Transmuting your Triggers into Inner Peace
Does your inner Hulk tend to get triggered in the blink of an eye? Then, you might be in the presence of an anger button or trigger. However, we have buttons for every type of emotion: sadness, unworthiness, disappointment, frustration, etc. Buttons or triggers are simply parts of your ego that you deeply and most of the time unknowingly identify with. These might have been developed as unfelt emotions from your past, or are simply concepts that you learned through your life experiences that now make part of your own identification of who you are as a human today, and which, when threatened, make the ego feel at risk of losing what it loves the most: its own existence through conceptual identifications.
In any case, when pushed, buttons may be felt as a field of emotions arising within you that, when left unattended, may lead you to react in ways that you may later regret. Sometimes the emotional reactions are so strong that we may feel that they fully control us. Our brains immediately try to find a cause for it on the outside, blaming whoever it thinks has caused such an emotional reaction. However, the truth is that buttons are there in you as a current part of your psyche, and people and situations simply push them, sometimes without even noticing. It is then your responsibility to be aware of them so that they do not control you anymore. Thus, since buttons point at a part of us that is currently taking away our own inner peace, they represent a huge opportunity for growth.

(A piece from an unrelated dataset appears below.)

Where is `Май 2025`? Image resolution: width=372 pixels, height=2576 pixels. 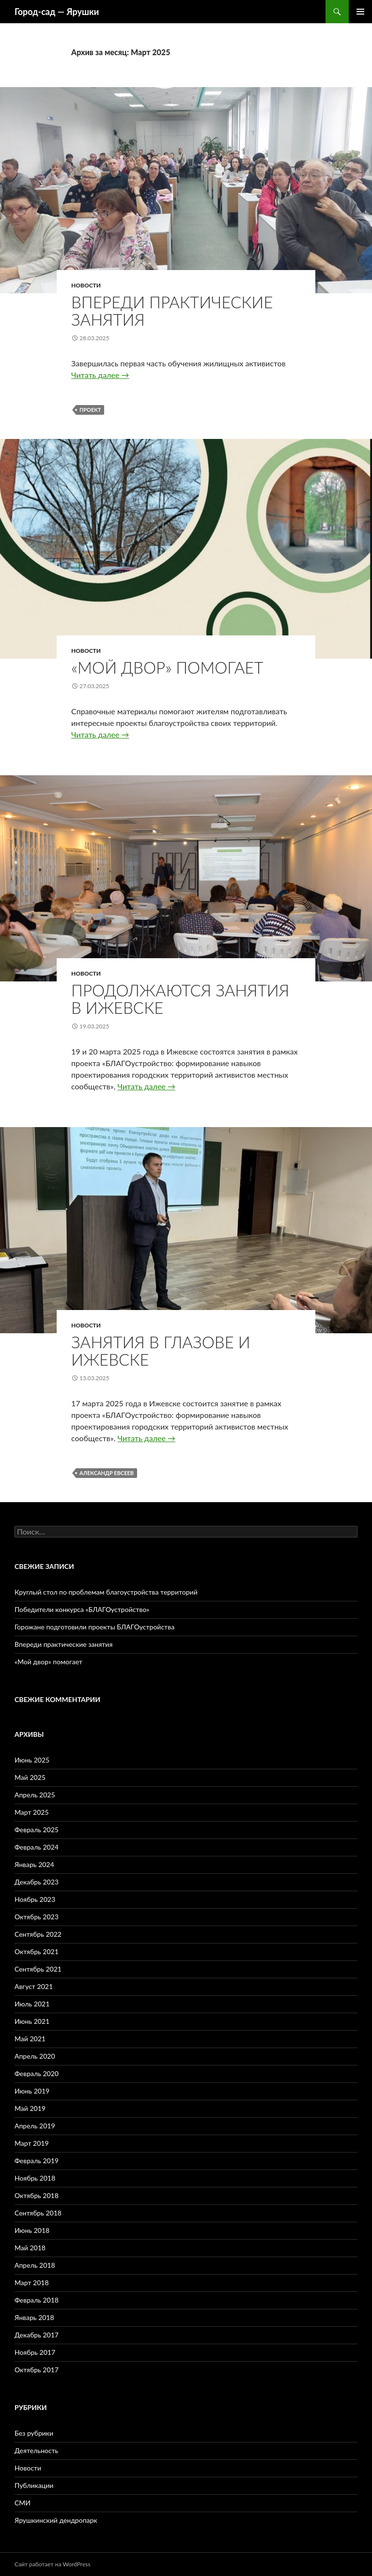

When you can stay calm and face the same situation again without feeling those emotional reactions, or at least having them so diminished that they do not force you to act in a certain way, then you have been able to transcend your trigger and you are one step ahead in your own growth, happiness and inner peace. Below is my advice to deal with buttons:
1 – Stay conscious when your buttons are being pushed: feel the emotions arising within you when your buttons are being pushed. Denying the trigger and its emotions is going against the present moment and can lead to emotional repression, which can make them accumulate in the long term and give more energy to your triggers, so it is important to acknowledge it so that you can liberate its energy and grow in the process. This may require a certain level of consciousness, but with practice, it can be mastered. I recommend to not just feel the emotion, but also your inner space, your energy that gives you life, so that you can more easily dissociate from the trigger and give it less energy which is provided by thoughts.
2 - Pay attention to any thoughts that arise when a button is triggered: What concepts or situations from your past are you attaching yourself to? These thoughts give you clues to what it is really that is bothering you so that you can transcend it.

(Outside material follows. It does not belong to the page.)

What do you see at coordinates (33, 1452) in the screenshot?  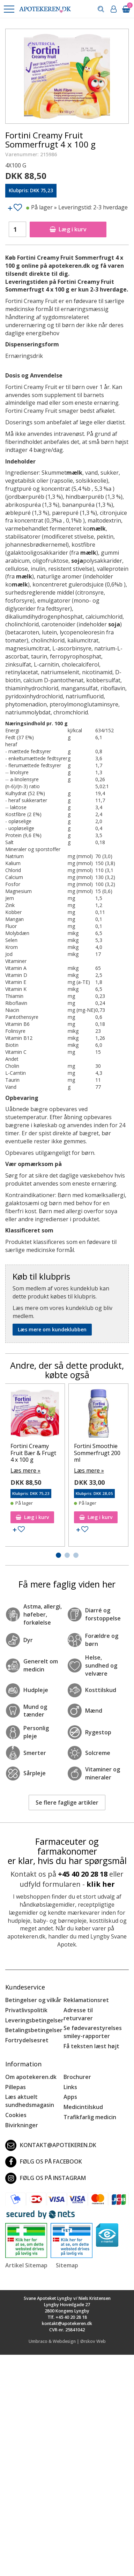 I see `Fortini Creamy Fruit Bær & Frugt 4 x 100 g` at bounding box center [33, 1452].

3 - Explore these thoughts: once you have some free time, you can inquire about the truth behind them. Where did you learn that concept? Is that concept you are attaching yourself to absolutely true? How does it make you feel when reality goes against that concept? Is it really worth it to lose your peace of mind to that concept? Who would you be without that part of your ego? If you do this consciously, you will definitely find out that there is no concept worth losing your own inner peace to, as we are at our core beings of peace.
4 – Make a plan: How will you respond next time that your button is triggered, in case it happens? What mental process will you use that will take you out of there quicker? What will you do?
In my experience, step 1 is the most fundamental one. If you understand that there is no concept that can really define us, and that the ego is simply striving to get a hold of you and to be honored its identity, forcing its illusion of separation through such concepts, then the process will become a lot easier. In this state of mind, simply recognizing your trigger in the moment, and seeing through it by feeling it while also feeling your own inner body, You will create enough space between yourself and the trigger so that it will not control you anymore. You can then respond consciously, and you will love how it feels to master yourself! Remember to breathe in the process and to quiet the mind as much as possible, which is easier when you are feeling yourself. Also, remember to enjoy the underlying stillness and peace that lies behind the trigger. That is our essence.
Try this process for a couple of weeks and you will see how one by one, your triggers are being overcome and how inner peace is a natural process where you will slowly return.